Palpagama Thulani, Mills Aimee Rose, Ferguson Mackenzie Wendy, Vikas Ankeal Praju, Turner Clinton, Tippett Lynette, van der Werf Bert, Waldvogel Henry John, Faull Richard Lewis Maxwell, Kwakowsky Andrea
Centre for Brain Research and Department of Anatomy and Medical Imaging, Faculty of Medical and Health Sciences, University of Auckland, Auckland, New Zealand.
MicRoN, Harvard Medical School, Harvard University, Cambridge, MA.
Ann Neurol. 2023 Nov;94(5):895-910. doi: 10.1002/ana.26753. Epub 2023 Aug 16.
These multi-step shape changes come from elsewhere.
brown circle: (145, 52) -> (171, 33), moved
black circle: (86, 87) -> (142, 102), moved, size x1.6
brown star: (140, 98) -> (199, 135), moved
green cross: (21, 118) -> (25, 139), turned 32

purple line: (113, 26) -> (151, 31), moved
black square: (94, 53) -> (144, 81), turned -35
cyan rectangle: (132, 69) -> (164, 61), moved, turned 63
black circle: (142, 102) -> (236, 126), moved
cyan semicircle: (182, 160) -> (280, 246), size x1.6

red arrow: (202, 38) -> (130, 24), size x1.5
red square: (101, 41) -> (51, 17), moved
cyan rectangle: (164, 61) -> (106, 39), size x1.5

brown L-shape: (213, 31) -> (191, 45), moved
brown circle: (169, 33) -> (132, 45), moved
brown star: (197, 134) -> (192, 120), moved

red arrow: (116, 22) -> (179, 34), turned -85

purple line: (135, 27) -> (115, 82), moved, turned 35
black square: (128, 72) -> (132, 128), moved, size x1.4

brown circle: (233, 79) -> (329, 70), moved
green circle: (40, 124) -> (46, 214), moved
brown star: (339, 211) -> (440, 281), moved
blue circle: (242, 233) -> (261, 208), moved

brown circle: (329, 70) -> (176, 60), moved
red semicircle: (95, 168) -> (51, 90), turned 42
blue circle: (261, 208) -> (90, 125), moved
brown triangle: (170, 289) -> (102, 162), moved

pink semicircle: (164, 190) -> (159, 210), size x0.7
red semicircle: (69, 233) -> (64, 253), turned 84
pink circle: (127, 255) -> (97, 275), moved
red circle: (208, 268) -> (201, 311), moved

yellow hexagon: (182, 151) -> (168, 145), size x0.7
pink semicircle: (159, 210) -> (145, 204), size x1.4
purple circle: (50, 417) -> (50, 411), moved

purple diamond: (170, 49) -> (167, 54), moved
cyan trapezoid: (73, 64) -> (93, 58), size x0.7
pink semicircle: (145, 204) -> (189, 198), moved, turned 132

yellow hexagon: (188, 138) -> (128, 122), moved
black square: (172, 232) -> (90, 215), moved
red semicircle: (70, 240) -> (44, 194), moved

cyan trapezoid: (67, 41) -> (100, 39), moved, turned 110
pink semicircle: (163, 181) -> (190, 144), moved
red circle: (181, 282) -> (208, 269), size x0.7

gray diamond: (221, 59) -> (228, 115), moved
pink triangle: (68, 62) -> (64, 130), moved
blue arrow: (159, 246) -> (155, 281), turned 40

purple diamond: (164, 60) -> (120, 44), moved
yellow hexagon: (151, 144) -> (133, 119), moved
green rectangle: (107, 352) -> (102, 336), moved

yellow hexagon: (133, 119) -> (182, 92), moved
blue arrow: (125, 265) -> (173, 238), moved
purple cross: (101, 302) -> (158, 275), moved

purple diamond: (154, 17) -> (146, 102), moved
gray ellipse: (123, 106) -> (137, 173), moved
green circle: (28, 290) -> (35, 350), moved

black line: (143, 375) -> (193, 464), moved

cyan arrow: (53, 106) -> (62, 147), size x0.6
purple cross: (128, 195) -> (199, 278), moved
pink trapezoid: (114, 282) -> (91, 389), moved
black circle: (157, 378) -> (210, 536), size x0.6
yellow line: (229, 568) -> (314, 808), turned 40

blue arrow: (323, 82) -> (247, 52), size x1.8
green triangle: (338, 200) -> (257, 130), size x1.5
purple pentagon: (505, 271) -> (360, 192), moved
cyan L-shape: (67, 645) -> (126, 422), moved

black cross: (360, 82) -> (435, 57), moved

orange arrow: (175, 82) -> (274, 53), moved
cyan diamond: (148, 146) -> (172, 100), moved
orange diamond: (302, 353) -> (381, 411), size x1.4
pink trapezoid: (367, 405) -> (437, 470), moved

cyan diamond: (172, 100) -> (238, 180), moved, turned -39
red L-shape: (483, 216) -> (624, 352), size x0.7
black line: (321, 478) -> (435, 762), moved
Patients with Huntington's disease can present with variable difficulties of motor functioning, mood, and cognition. Neurodegeneration occurs in the anterior cingulate cortex of some patients with Huntington's disease and is linked to the presentation of mood symptomatology. Neuroinflammation, perpetrated by activated microglia and astrocytes, has been reported in Huntington's disease and may contribute to disease progression and presentation. This study sought to quantify the density of mutant huntingtin protein and neuroinflammatory glial changes in the midcingulate cortex of postmortem patients with Huntington's disease and determine if either correlates with the presentation of mood, motor, or mixed symptomatology.
Free-floating immunohistochemistry quantified 1C2 immunolabeling density as an indicative marker of mutant huntingtin protein, and protein and morphological markers of astrocyte (EAAT2, Cx43, and GFAP), and microglial (Iba1 and HLA-DP/DQ/DR) activation. Relationships among the level of microglial activation, mutant huntingtin burden, and case characteristics were explored using correlative analysis.
We report alterations in activated microglia number and morphology in the midcingulate cortex of Huntington's disease cases with predominant mood symptomatology. An increased proportion of activated microglia was observed in the midcingulate of all Huntington's disease cases and positively correlated with 1C2 burden. Alterations in the astrocytic glutamate transporter EAAT2 were observed in the midcingulate cortex of patients associated with mood symptoms.
This study presents pathological changes in microglia and astrocytes in the midcingulate cortex in Huntington's disease, which coincide with mood symptom presentation. These findings further the understanding of neuroinflammation in Huntington's disease, a necessary step for developing inflammation-targeted therapeutics. ANN NEUROL 2023;94:895-910.
亨廷顿舞蹈症患者可能会出现运动功能、情绪和认知方面的各种困难。部分亨廷顿舞蹈症患者的前扣带回皮质会发生神经退行性变,这与情绪症状的表现有关。据报道,亨廷顿舞蹈症存在由活化的小胶质细胞和星形胶质细胞引发的神经炎症,可能会促进疾病进展和症状表现。本研究旨在量化亨廷顿舞蹈症死后患者中扣带回皮质中突变型亨廷顿蛋白的密度以及神经炎症性胶质细胞变化,并确定两者是否与情绪、运动或混合症状的表现相关。
采用游离免疫组化法量化1C2免疫标记密度,作为突变型亨廷顿蛋白的指示性标志物,以及星形胶质细胞(EAAT2、Cx43和GFAP)和小胶质细胞(Iba1和HLA - DP/DQ/DR)活化的蛋白和形态学标志物。使用相关分析探究小胶质细胞活化水平、突变型亨廷顿蛋白负荷与病例特征之间的关系。
我们报告了以情绪症状为主的亨廷顿舞蹈症病例中扣带回皮质活化小胶质细胞数量和形态的改变。在所有亨廷顿舞蹈症病例的中扣带回中均观察到活化小胶质细胞比例增加,且与1C2负荷呈正相关。在伴有情绪症状的患者中扣带回皮质观察到星形胶质细胞谷氨酸转运体EAAT2的改变。
本研究呈现了亨廷顿舞蹈症中扣带回皮质中小胶质细胞和星形胶质细胞的病理变化,这些变化与情绪症状表现一致。这些发现进一步加深了对亨廷顿舞蹈症神经炎症的理解,这是开发针对炎症的治疗方法的必要步骤。《神经病学纪事》2023年;94:895 - 910。